Figure 1 Airway inflammation was alleviated by anti-ST2-NPs. (A) On the basis of establishing asthma model, the mice were treated with anti-ST2 and anti-ST2-NPs, respectively. (B) Flow cytometry evaluated the expression of DiR in lung. (C) Lung tissue sections of different groups of mice were stained with H&E.

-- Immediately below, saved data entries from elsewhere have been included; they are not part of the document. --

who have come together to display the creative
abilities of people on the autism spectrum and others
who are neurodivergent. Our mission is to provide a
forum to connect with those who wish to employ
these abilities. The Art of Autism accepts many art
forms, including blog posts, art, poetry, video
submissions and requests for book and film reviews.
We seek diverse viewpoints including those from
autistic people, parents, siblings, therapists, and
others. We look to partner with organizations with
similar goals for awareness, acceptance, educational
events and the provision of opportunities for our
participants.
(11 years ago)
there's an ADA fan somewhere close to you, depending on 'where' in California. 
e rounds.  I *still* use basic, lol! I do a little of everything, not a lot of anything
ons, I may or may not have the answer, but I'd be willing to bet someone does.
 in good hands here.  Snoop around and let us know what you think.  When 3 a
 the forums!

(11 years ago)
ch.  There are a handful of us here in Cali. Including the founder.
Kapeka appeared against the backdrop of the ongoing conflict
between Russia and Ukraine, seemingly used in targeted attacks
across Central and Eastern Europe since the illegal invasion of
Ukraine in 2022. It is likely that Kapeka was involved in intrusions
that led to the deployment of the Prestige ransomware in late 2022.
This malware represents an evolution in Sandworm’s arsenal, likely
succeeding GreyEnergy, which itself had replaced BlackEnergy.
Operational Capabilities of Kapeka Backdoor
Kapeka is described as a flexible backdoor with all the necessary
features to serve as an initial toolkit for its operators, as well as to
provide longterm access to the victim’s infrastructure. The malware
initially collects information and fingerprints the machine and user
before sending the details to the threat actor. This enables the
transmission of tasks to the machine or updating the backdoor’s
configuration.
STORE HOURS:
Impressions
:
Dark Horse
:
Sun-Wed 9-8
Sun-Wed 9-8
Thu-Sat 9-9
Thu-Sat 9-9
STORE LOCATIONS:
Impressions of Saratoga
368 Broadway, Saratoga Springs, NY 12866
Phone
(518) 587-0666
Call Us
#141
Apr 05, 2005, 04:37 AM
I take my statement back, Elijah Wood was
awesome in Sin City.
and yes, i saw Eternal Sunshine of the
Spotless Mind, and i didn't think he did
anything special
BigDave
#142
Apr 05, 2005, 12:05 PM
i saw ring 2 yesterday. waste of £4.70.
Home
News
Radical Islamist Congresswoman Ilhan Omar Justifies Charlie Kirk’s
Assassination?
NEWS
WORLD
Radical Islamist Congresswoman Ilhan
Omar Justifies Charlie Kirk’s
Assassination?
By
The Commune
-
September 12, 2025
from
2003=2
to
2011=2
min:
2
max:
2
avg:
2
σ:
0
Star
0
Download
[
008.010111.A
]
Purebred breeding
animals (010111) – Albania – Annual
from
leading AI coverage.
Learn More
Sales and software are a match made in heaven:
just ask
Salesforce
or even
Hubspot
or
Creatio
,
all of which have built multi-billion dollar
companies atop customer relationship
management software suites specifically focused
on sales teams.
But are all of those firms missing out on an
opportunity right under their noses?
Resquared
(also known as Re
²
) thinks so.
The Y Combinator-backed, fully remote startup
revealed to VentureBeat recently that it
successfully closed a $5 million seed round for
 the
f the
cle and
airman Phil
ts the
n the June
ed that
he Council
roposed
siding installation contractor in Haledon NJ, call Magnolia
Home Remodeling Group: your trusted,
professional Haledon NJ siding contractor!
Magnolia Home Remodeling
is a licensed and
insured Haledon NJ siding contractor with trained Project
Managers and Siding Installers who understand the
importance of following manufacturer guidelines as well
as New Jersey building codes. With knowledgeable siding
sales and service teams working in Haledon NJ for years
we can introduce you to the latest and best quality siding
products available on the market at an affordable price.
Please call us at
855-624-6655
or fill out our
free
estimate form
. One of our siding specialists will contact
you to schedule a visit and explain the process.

Cell Preparation and Flow Cytometric Quantification
Peripheral blood mononuclear cells (PBMCs) from human and mice were obtained by Ficoll-Hypaque density-gradient centrifugation and divided into two equal parts, one of which was immediately used for flow cytometry, and then added 1 mL Trizol (Invitrogen, USA) into the other aliquots and was stored at −80°C for extracting total RNA. Mice lung and BALF samples were collected from all groups of mice. For flow cytometric quantification, single-cell suspensions were then stained with flowing fluorescence conjugated different monoclonal antibodies: anti-Lineage (CD2, CD3, CD14, CD16, CD19, CD56, and CD235a, eBioscience, San Diego, CA, USA), anti-CD90.2, anti-ST2, anti-KLRG1 (R&D Systems, Inc., Minneapolis, MN, USA). Intracellular staining for IL-5 and IL-13 (eBioscience, San Diego, CA, US) was performed with the Cytofix/Cytoperm kit (BD Biosciences) after 3 hr restimulation of 1 × 105 total cells in 500 mL RPMI-1640 media containing 10% FBS, Penicillin/Streptomycin (P+S), 2-mercaptoethanol (2-ME), Brefeldin A (GolgiPlug, BD Biosciences), PMA (30 ng/mL), and ionomycin (500 ng/mL) at 37 °C. For human ILC2s cell detection, cells were triple stained with anti-Lineage, anti-CD127, anti-IL-CRTH2 mAbs (R&D Systems, Inc., Minneapolis, MN, USA) according to the manufacturer’s instructions. The labeled cells were quantified on a LSRII flow cytometer (BD, Franklin Lakes, NJ) and analyzed using FlowJo software (vX.0.7, Tree Star, Ashland, OR).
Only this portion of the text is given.